◆ **What to do**:
Looking through the entries, count each line where the string "height" occurs, and write only the total.

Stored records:
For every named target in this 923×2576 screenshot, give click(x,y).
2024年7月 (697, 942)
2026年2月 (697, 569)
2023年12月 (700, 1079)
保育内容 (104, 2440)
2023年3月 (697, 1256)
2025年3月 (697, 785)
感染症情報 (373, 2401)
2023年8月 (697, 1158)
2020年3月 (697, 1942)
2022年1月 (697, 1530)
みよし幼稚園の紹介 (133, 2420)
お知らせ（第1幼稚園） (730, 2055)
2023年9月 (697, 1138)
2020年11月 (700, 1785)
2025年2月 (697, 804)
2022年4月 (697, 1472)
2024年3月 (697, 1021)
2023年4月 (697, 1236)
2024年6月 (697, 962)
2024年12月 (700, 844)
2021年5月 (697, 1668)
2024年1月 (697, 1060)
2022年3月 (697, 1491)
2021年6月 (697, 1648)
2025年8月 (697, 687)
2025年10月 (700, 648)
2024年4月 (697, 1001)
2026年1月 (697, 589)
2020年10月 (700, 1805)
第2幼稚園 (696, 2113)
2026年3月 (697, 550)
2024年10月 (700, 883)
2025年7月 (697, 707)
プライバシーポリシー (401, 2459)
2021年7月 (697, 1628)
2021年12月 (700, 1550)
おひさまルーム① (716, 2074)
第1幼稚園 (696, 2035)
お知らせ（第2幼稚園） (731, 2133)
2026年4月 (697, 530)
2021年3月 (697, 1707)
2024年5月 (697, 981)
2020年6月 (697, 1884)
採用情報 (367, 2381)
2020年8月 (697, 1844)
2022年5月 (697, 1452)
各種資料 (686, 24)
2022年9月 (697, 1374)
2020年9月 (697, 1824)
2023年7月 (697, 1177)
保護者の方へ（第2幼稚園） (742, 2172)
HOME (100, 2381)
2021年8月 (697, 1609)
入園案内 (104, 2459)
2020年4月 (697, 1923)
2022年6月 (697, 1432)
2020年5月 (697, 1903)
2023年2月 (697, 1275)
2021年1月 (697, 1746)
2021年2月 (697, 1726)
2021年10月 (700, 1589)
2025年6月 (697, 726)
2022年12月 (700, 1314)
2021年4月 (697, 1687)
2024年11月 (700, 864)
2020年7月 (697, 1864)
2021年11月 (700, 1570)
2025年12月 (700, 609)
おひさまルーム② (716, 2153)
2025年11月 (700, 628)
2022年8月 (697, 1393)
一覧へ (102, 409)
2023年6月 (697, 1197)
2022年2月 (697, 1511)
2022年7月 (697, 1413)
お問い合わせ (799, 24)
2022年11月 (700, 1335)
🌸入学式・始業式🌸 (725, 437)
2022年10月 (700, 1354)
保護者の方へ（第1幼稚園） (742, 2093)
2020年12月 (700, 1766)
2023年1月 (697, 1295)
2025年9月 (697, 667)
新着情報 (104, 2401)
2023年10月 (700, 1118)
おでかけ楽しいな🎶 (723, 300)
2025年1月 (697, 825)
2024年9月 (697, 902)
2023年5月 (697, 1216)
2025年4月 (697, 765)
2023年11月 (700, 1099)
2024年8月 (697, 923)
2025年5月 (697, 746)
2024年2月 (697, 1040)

--

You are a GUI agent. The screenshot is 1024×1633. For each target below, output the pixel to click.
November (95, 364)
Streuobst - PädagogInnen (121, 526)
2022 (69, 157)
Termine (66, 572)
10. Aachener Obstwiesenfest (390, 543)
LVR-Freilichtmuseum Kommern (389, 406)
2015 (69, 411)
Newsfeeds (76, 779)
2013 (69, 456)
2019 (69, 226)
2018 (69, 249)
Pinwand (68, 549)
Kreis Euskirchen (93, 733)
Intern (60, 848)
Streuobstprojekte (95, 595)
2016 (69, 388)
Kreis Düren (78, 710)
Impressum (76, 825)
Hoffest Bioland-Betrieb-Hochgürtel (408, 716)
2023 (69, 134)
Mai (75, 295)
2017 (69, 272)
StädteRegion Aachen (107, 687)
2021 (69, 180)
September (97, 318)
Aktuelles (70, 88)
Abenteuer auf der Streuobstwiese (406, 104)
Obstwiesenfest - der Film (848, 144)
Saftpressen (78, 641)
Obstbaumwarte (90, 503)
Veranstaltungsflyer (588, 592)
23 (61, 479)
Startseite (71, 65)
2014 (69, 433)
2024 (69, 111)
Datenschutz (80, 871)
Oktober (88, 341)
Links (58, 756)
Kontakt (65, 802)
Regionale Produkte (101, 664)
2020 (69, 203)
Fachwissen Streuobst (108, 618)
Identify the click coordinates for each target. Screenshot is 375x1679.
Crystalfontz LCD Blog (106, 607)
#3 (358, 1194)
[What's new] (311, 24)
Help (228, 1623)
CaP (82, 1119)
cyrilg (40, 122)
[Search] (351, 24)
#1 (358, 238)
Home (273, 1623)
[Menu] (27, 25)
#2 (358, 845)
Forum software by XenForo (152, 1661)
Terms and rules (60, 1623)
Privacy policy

...

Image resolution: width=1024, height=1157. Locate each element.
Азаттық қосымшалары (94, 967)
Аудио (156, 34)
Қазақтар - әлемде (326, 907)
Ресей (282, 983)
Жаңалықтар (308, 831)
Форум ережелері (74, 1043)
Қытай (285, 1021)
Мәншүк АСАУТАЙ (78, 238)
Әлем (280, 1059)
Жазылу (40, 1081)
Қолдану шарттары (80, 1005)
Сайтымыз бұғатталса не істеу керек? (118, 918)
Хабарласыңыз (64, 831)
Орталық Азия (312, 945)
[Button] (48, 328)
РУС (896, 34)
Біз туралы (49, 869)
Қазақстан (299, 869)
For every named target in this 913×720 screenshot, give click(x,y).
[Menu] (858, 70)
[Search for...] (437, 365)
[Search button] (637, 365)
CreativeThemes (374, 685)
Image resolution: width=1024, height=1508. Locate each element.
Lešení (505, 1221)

◆ **Written response**:
2